There are many configuration management solutions; at the time of this writing there are two in the marketplace that are robust in their support of OpenStack environments: Chef and Puppet. A non-exhaustive listing of tools in this space is provided below:
Chef
Puppet
Salt Stack
Ansible
It is important to include Backup procedures and policies in the overall System Security Plan. For a good overview of OpenStack's Backup and Recovery capabilities and procedures, please refer to the OpenStack Operations Guide.
Ensure only authenticated users and backup clients have access to the backup server.
Use data encryption options for storage and transmission of backups.
Use a dedicated and hardened backup servers. The logs for the backup server must be monitored daily and accessible by only few individuals.
Test data recovery options regularly. One of the things that can be restored from secured backups is the images. In case of a compromise, the best practice would be to terminate running instances immediately and then relaunch the instances from the images in the secured backup repository.

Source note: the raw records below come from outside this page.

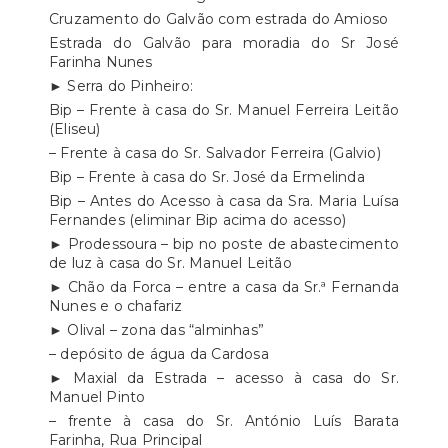
Cruzamento do Galvão com estrada do Amioso
Estrada do Galvão para moradia do Sr José
Farinha Nunes
► Serra do Pinheiro:
Bip – Frente à casa do Sr. Manuel Ferreira Leitão
(Eliseu)
– Frente à casa do Sr. Salvador Ferreira (Galvio)
Bip – Frente à casa do Sr. José da Ermelinda
Bip – Antes do Acesso à casa da Sra. Maria Luísa
Fernandes (eliminar Bip acima do acesso)
► Prodessoura – bip no poste de abastecimento
de luz à casa do Sr. Manuel Leitão
► Chão da Forca – entre a casa da Sr.ª Fernanda
Nunes e o chafariz
► Olival – zona das “alminhas”
– depósito de água da Cardosa
► Maxial da Estrada – acesso à casa do Sr.
Manuel Pinto
– frente à casa do Sr. António Luís Barata
Farinha, Rua Principal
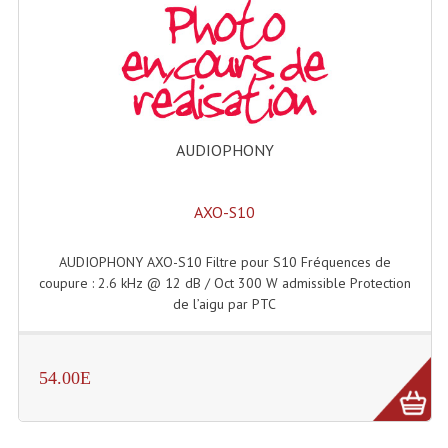
Enceintes Hifi
Enceintes Monitoring
Filtres Actifs, Correcteurs
Haut-Parleurs Moteurs Tweeters Filtres
AUDIOPHONY
Haut Parleurs Sono
AXO-S10
Filtres Passifs
AUDIOPHONY AXO-S10 Filtre pour S10 Fréquences de
Haut-Parleurs Amplis Guitare
coupure : 2.6 kHz @ 12 dB / Oct 300 W admissible Protection
de l’aigu par PTC
Moteurs Pavillons Pour Enceinte
Tweeters Pour Enceintes
54.00E
Lecteurs Audio & Sources
Platines Disque Vinyles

Security auditing tools can complement the configuration management tools. Security auditing tools automate the process of verifying that a large number of security controls are satisfied for a given system configuration. These tools help to bridge the gap from security configuration guidance documentation (for example, the STIG and NSA Guides) to a specific system installation. For example, SCAP can compare a running system to a pre-defined profile. SCAP outputs a report detailing which controls in the profile were satisfied, which ones failed, and which ones were not checked.
Combining configuration management and security auditing tools creates a powerful combination. The auditing tools will highlight deployment concerns. And the configuration management tools simplify the process of changing each system to address the audit concerns. Used together in this fashion, these tools help to maintain a cloud that satisfies security requirements ranging from basic hardening to compliance validation.
Configuration management and security auditing tools will introduce another layer of complexity into the cloud. This complexity brings additional security concerns with it. We view this as an acceptable risk trade-off, given their security benefits. Securing the operational use of these tools is beyond the scope of this guide.